* [DESCRIPTION OF THE TASK]
Return every line in the entries below where the word "Услуги" shows up.

Collection entries:
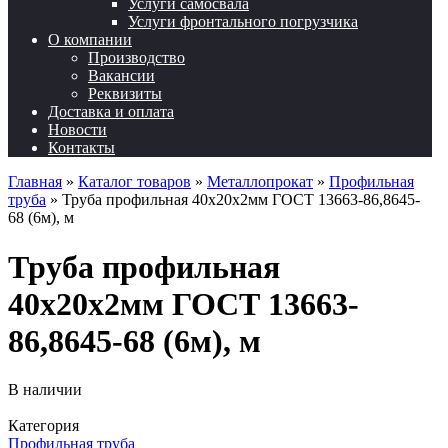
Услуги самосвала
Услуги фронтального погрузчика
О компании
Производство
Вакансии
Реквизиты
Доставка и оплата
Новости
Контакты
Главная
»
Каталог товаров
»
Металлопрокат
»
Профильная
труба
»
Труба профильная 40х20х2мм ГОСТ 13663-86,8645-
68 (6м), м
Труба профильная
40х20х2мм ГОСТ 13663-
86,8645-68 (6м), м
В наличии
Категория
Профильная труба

* * *

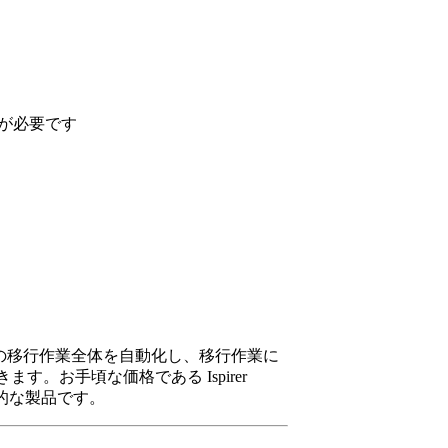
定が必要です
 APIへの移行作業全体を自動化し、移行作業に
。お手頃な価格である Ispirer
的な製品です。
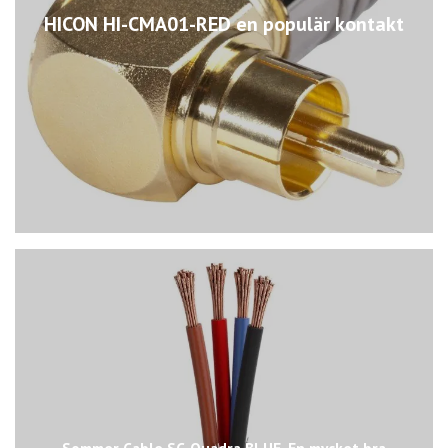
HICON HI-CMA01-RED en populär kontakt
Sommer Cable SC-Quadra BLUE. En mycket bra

* [ANSWER TO THIS EXERCISE]
Услуги самосвала
Услуги фронтального погрузчика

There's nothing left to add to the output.